JAEC is the primary government entity authorized to review and make decisions on Japan’s nuclear R&D programs. While JAEC may advise R&D institutions to revise their goals and schedules, it typically endorses their R&D plans.

In 2001, the Council for Science and Technology Policy (CSTP) was established by the Basic Law on Science and Technology within the reformed Prime Minister’s Office and is chaired by the Prime Minister. Its primary function is to review R&D plans submitted by government agencies. It grades major R&D programs from S (most important) to A, B, C (least important). It is intended to strengthen the Prime Minister’s ability to override agency R&D budgets driven by vested interests. The Monju project received a grade of "S" and the Feasibility Study on Commercialization of Fast Reactor Cycle Systems11 (FaCT) program received an "A" and therefore it is unlikely that CSTP will override development plans for the Monju project or the FaCT program.

Future prospects and major issues

Although the Nuclear Power National Plan set a goal for completion of a demonstration fast breeder reactor by 2025 and commercialization by 2050, there are obstacles that may compromise these goals.

One obstacle is plutonium stockpile management. Japan has more than 46 tons (8.7 tons in Japan, approximately 37 tons in Europe) of separated plutonium in stock, but its MOX recycling program has made little progress. When the Rokkasho reprocessing plant (800 tons heavy metal/year capacity) begins full operation, the stockpile is likely to increase. Since reducing the plutonium stockpile should be a top priority for Japan, breeding is not likely to be an important policy goal for Japan’s nuclear power program.

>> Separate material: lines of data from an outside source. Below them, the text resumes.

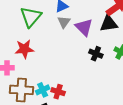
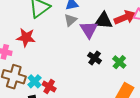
black triangle: (109, 23) -> (104, 21), moved
cyan cross: (43, 90) -> (34, 81), turned -32

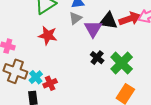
red star: (26, 38) -> (48, 35), moved
green cross: (119, 62) -> (122, 63), size x1.6
red cross: (49, 87) -> (50, 83), turned 32

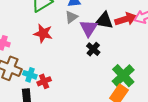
black cross: (97, 58) -> (93, 49), moved
green cross: (122, 63) -> (123, 76), moved
cyan cross: (36, 77) -> (30, 75), turned -32

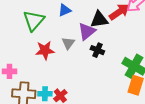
gray triangle: (71, 17) -> (68, 43), moved
purple triangle: (89, 28) -> (87, 31), turned 36

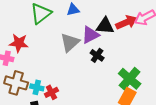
gray triangle: (68, 43) -> (70, 43), size x1.5
red star: (45, 50) -> (19, 43), moved

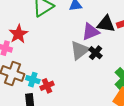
red star: (19, 43) -> (18, 34), turned 30
gray triangle: (70, 43) -> (80, 50), moved

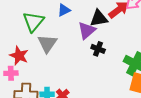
gray triangle: (80, 50) -> (47, 44), moved

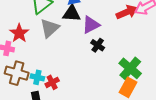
black triangle: (99, 18) -> (72, 14), moved

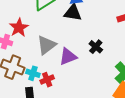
purple triangle: (91, 25) -> (68, 56), moved
gray triangle: (50, 28) -> (46, 45), moved

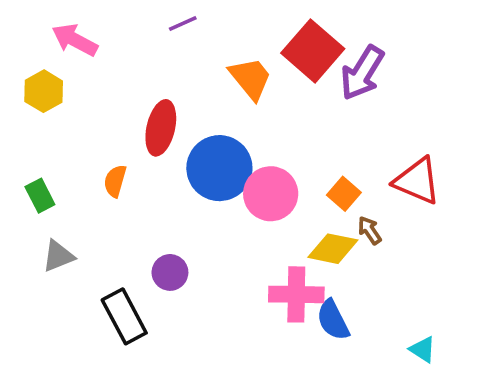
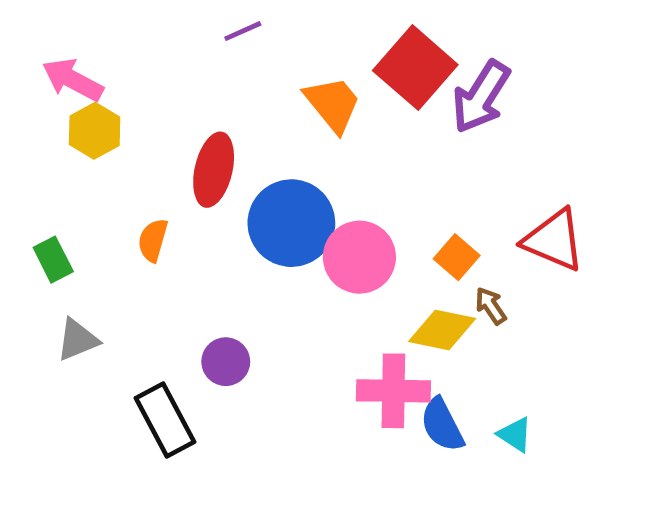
pink arrow: (75, 40) -> (73, 80), moved
yellow hexagon: (44, 91) -> (95, 131), moved
cyan triangle: (423, 349) -> (515, 435), moved

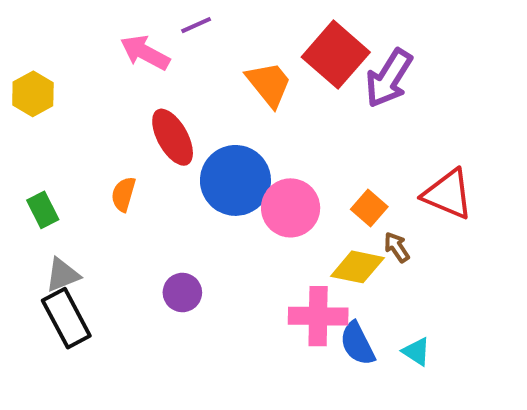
pink arrow: (73, 80) -> (145, 53), moved
yellow hexagon: (95, 131) -> (33, 94), moved
red ellipse: (214, 170) -> (173, 137), turned -42
black rectangle: (165, 420) -> (66, 318), moved

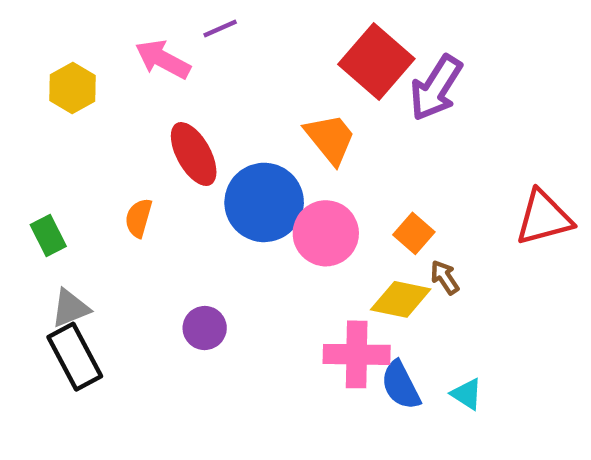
orange trapezoid: (269, 84) -> (330, 139), moved
yellow hexagon: (33, 94) -> (72, 88), moved
red triangle: (448, 194) -> (544, 218), moved, turned -38

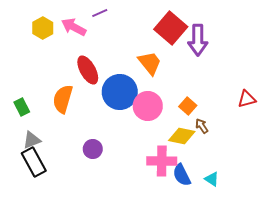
yellow hexagon: (72, 88) -> (43, 28), moved
purple arrow: (436, 88) -> (198, 40), turned -32
orange semicircle: (139, 218) -> (63, 99), size x1.6
red triangle: (544, 218) -> (247, 99), size x0.7

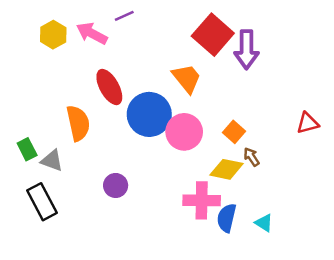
orange semicircle: (63, 99) -> (78, 123), turned 152
green rectangle: (22, 107) -> (27, 149), moved
gray triangle: (32, 140) -> (52, 161), moved, turned 42
blue semicircle: (182, 175) -> (227, 218), turned 40

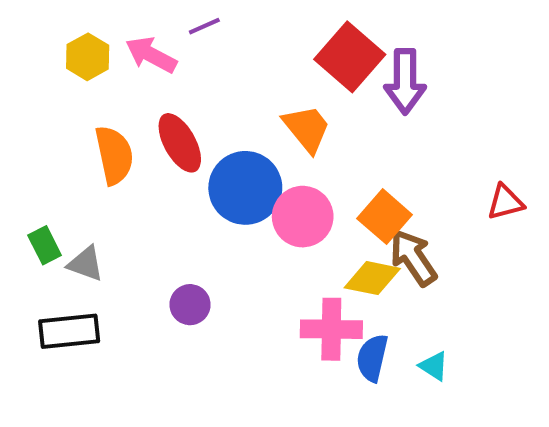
orange semicircle: (78, 123) -> (114, 155), moved
orange square: (234, 132) -> (385, 217), size x1.4
brown arrow: (251, 157) -> (413, 258), size x1.8
black rectangle: (42, 202) -> (69, 331), turned -68

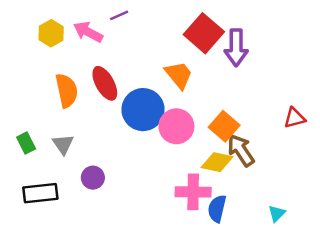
gray triangle: (86, 264) -> (63, 144), moved, turned 35
purple circle: (190, 305) -> (93, 178), moved
cyan triangle: (434, 366) -> (277, 213), moved, turned 42

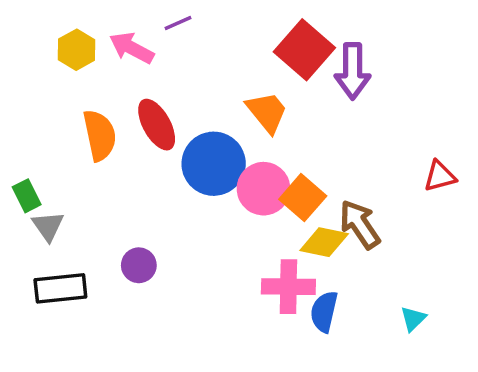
orange square: (224, 126) -> (303, 198), moved
green rectangle: (26, 143) -> (27, 196), moved
gray triangle: (63, 144) -> (48, 226), moved

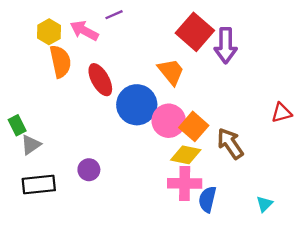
orange semicircle: (100, 135) -> (60, 61), moved
gray triangle: (48, 226) -> (31, 145), turned 30
yellow diamond: (324, 242) -> (186, 155), moved

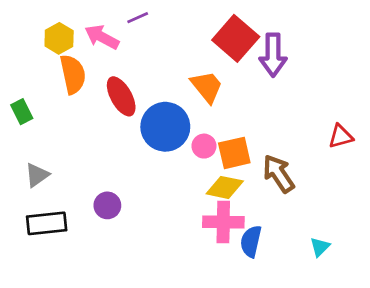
pink circle: (169, 121) -> (204, 146), size x0.6
green rectangle: (17, 125) -> (22, 112), moved
orange square: (194, 126) -> (234, 153), turned 36

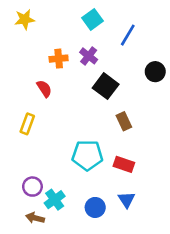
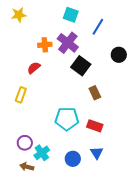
cyan square: (93, 19) -> (71, 15), turned -35
purple cross: (89, 56) -> (68, 43), size x1.5
red semicircle: (44, 89) -> (34, 68), turned -96

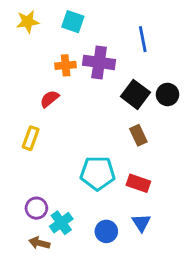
cyan square: (71, 15) -> (73, 22), moved
blue line: (98, 27) -> (143, 39), turned -42
purple cross: (68, 43) -> (99, 62), turned -30
black circle: (119, 55) -> (168, 94), moved
black square: (81, 66) -> (135, 94), moved

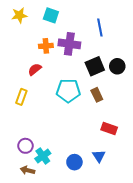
black square: (135, 94) -> (95, 66), turned 30
cyan pentagon: (98, 173) -> (68, 91), moved
red rectangle: (138, 183) -> (109, 128), moved

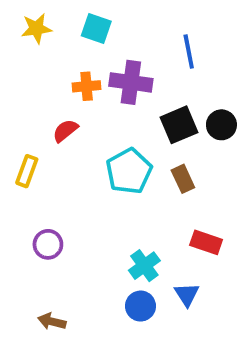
cyan pentagon: (68, 91) -> (129, 171), turned -30
yellow rectangle: (21, 97) -> (27, 171), moved
purple circle: (25, 146) -> (48, 244), moved
cyan cross: (43, 156) -> (144, 266), moved

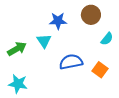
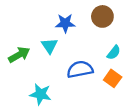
cyan semicircle: (107, 39) -> (114, 53), moved
cyan star: (18, 84) -> (41, 94), moved

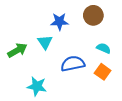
cyan semicircle: (114, 53) -> (104, 48), turned -104

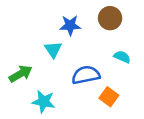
green arrow: (17, 50) -> (21, 74), moved
orange square: (103, 72) -> (109, 97), moved

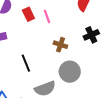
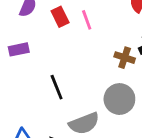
brown cross: (60, 45) -> (125, 58), moved

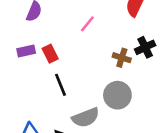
red rectangle: (60, 17) -> (50, 54), moved
pink line: (87, 20) -> (87, 24), turned 60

A second obstacle relates to spent fuel management and its impacts on fuel — cycle technology. Japan has been reviewing various reprocessing and MOX fuel fabrication methods, including pyro-processing technology developed in the United States for reprocessing fast reactor metallic fuel. Historically, spent fuel management, and not plutonium demand, has driven Japan’s reprocessing requirements. If this focus is maintained, it is likely that Japan will build a second plant, using wet technology, to reprocess uranium oxide spent fuel. So far, Japan’s R&D on reprocessing technologies has focused on the classic PUREX process.

If Japan pursues its MOX-recycling plans, spent MOX fuel will accumulate and Japan may want to reprocess this fuel. The technological choice for the second reprocessing plant is a complex policy issue.

A third obstacle is the matter of cost and risk sharing among stakeholders. Overall, it is not clear how much fast breeder reactor fuel cycle programs will cost and who will bear those costs. The Nuclear Power National plan proposes a cost sharing arrangement for a demonstration fast breeder reactor, but future cost sharing arrangements are uncertain. Meanwhile, one of the goals set by the Ministry of Economy, Technology and Industry’s next generation light-water reactor program is to extend the life-times of the reactors to 60-80 years. If this goal is achieved, the need for the fast breeder reactors may not materialize even after 2050.

Conclusion

Japan remains officially committed to the fast breeder reactor and closed fuel cycle systems. However, the fast breeder reactor commercialization date has receded far into the future while the fast breeder reactor R&D budget has been shrinking. Japan’s continued commitment to the fast breeder reactor appears largely driven by socio-political factors affecting Japan’s management of the back-end of the light-water reactor fuel cycle and R&D management. The Nuclear Power National Plan restated Japan’s interests in fast breeder reactor and advanced fuel cycle programs due in part to international developments, especially the GNEP initiative, which has since lost support in the Obama Administration and in the U. S. Congress.